Annie shot him a glare. "Go call for an ambulance. My radio's out."
She turned back to the victim, even though Mullen made no move to obey her. "Jennifer? How long ago did this happen?"
The woman's gaze drifted around the room until it hit on the wall clock. "In the night. I-I woke up and he-he was just there. On top of me. He-he-hurt me. "
"Did he rape you?"
Her face contorted, squeezing tears from her swollen eyes. "I t-try to be s-so careful. Why-why did this happen?"
Annie skipped the question, not wanting to tell her that carefulness didn't always make a difference. "When did he leave, Jennifer?"
She shook her head a little. Whether she couldn't or didn't want to recall was unclear.
"Was it dawn yet?
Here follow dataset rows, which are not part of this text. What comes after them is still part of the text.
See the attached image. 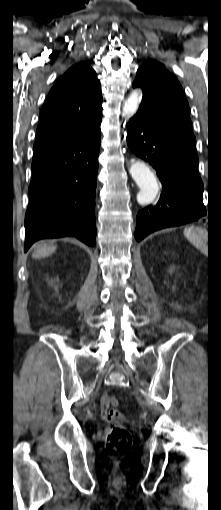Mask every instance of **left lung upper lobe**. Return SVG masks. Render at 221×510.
Masks as SVG:
<instances>
[{
	"mask_svg": "<svg viewBox=\"0 0 221 510\" xmlns=\"http://www.w3.org/2000/svg\"><path fill=\"white\" fill-rule=\"evenodd\" d=\"M133 87L143 90L142 103L136 115L160 136L197 153L189 105L174 74L168 72L163 64L150 59L138 69Z\"/></svg>",
	"mask_w": 221,
	"mask_h": 510,
	"instance_id": "obj_1",
	"label": "left lung upper lobe"
}]
</instances>
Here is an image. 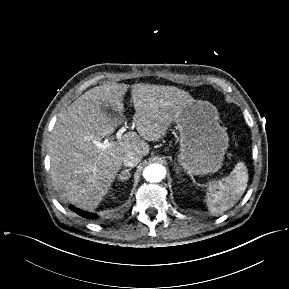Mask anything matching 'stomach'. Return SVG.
Wrapping results in <instances>:
<instances>
[{
    "mask_svg": "<svg viewBox=\"0 0 289 289\" xmlns=\"http://www.w3.org/2000/svg\"><path fill=\"white\" fill-rule=\"evenodd\" d=\"M175 122L180 133V166L193 175L217 172L229 137L220 126L216 107L207 101L194 100L182 107Z\"/></svg>",
    "mask_w": 289,
    "mask_h": 289,
    "instance_id": "1",
    "label": "stomach"
}]
</instances>
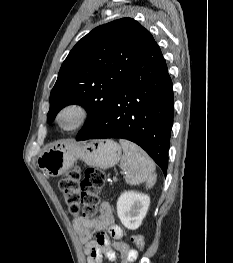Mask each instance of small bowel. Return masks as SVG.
Segmentation results:
<instances>
[{
  "label": "small bowel",
  "instance_id": "c3829d8e",
  "mask_svg": "<svg viewBox=\"0 0 233 263\" xmlns=\"http://www.w3.org/2000/svg\"><path fill=\"white\" fill-rule=\"evenodd\" d=\"M73 227L84 244L88 263H103L104 257L112 263H133L138 257V253L122 240L123 230L114 223L112 209L107 202L101 204L100 214L96 219L76 217ZM111 239L114 240L113 243ZM116 251L120 253L119 258Z\"/></svg>",
  "mask_w": 233,
  "mask_h": 263
}]
</instances>
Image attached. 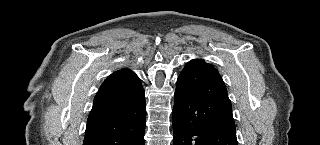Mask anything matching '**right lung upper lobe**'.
<instances>
[{
  "mask_svg": "<svg viewBox=\"0 0 320 145\" xmlns=\"http://www.w3.org/2000/svg\"><path fill=\"white\" fill-rule=\"evenodd\" d=\"M134 76H136V74H134L131 70L126 69V68L119 70V71H116V72L112 73L110 76H108L106 78V80L104 81V83L102 84V86L100 87L97 95L95 96L94 105H93L92 109L100 106L99 105L100 102L108 100V98H106V96L110 95V93L104 91V89L107 86L114 84L116 82H120L122 80H125L127 78L134 77Z\"/></svg>",
  "mask_w": 320,
  "mask_h": 145,
  "instance_id": "1",
  "label": "right lung upper lobe"
}]
</instances>
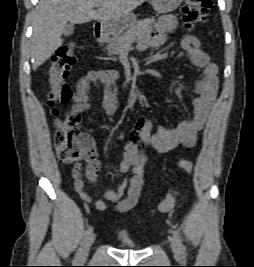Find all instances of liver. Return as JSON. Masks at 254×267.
<instances>
[{
    "label": "liver",
    "mask_w": 254,
    "mask_h": 267,
    "mask_svg": "<svg viewBox=\"0 0 254 267\" xmlns=\"http://www.w3.org/2000/svg\"><path fill=\"white\" fill-rule=\"evenodd\" d=\"M146 0H40L33 16L30 56L34 71L63 44V28L91 20L106 21L127 16ZM100 4L98 10H94Z\"/></svg>",
    "instance_id": "1"
}]
</instances>
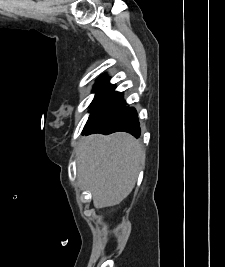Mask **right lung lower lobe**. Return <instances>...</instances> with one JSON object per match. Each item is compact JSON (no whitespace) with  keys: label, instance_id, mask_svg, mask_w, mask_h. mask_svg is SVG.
<instances>
[{"label":"right lung lower lobe","instance_id":"1","mask_svg":"<svg viewBox=\"0 0 225 267\" xmlns=\"http://www.w3.org/2000/svg\"><path fill=\"white\" fill-rule=\"evenodd\" d=\"M105 75L99 78L94 87L96 93L90 107V116L84 126L83 134H111L124 131L139 138L140 123L135 108L126 105L122 92H116Z\"/></svg>","mask_w":225,"mask_h":267}]
</instances>
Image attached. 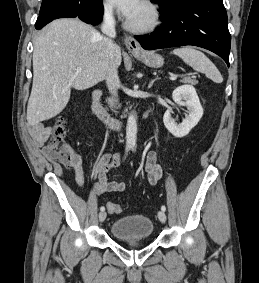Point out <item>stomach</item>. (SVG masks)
Wrapping results in <instances>:
<instances>
[{
  "label": "stomach",
  "mask_w": 259,
  "mask_h": 283,
  "mask_svg": "<svg viewBox=\"0 0 259 283\" xmlns=\"http://www.w3.org/2000/svg\"><path fill=\"white\" fill-rule=\"evenodd\" d=\"M132 54L141 59L147 66L152 68H158L161 67L164 63V59L161 55L153 53V52H147V53H136L132 52Z\"/></svg>",
  "instance_id": "0dacf381"
}]
</instances>
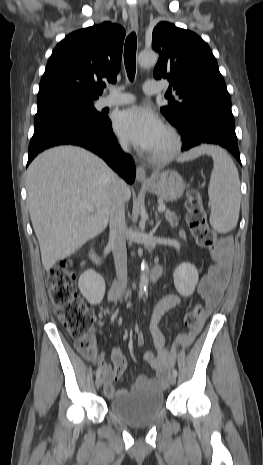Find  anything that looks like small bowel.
Listing matches in <instances>:
<instances>
[{
  "mask_svg": "<svg viewBox=\"0 0 263 465\" xmlns=\"http://www.w3.org/2000/svg\"><path fill=\"white\" fill-rule=\"evenodd\" d=\"M215 261V265L210 267L209 271L201 277L197 286L198 294L206 300L207 314L219 304L228 285L231 274L229 248L226 247L218 252L215 255ZM181 303L182 298L180 296L170 294L162 298L155 306L149 328L157 353L147 351L144 354V360L157 372V377L150 378L146 375H140L133 384V387L164 388L167 383L169 370L175 363L177 348L190 345L199 330L200 334H205L204 327H206V322H201L198 329L180 335L171 350L165 347V338L159 328V323L169 310L178 307ZM137 342L139 345L145 343L142 334L138 335ZM111 357L113 366L104 362H101L100 365L104 376V392L109 398L118 396L126 391V389H116L114 386V381L120 379L126 370V358L119 348L113 349Z\"/></svg>",
  "mask_w": 263,
  "mask_h": 465,
  "instance_id": "c3829d8e",
  "label": "small bowel"
}]
</instances>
Or was it still dark?"
"Dark."
Meaning their rapist was long gone.
"Great," Mullen muttered.
Annie took in Jennifer Nolan's appearance once again- the stringy hair, the bathrobe. "Jennifer, did you bathe or take a shower after he left?"
The tears came harder. "He-made me. An-and I had-to," she said in an urgent whisper. "I couldn't stand-the way I felt. I-felt him-all over me!"
Mullen shook his head in disgust at the lost evidence. Annie gently rested a hand on Jennifer Nolan's forearm, careful to avoid touching the ligature marks that encircled the woman's wrist, just in case some fiber remained embedded in the skin.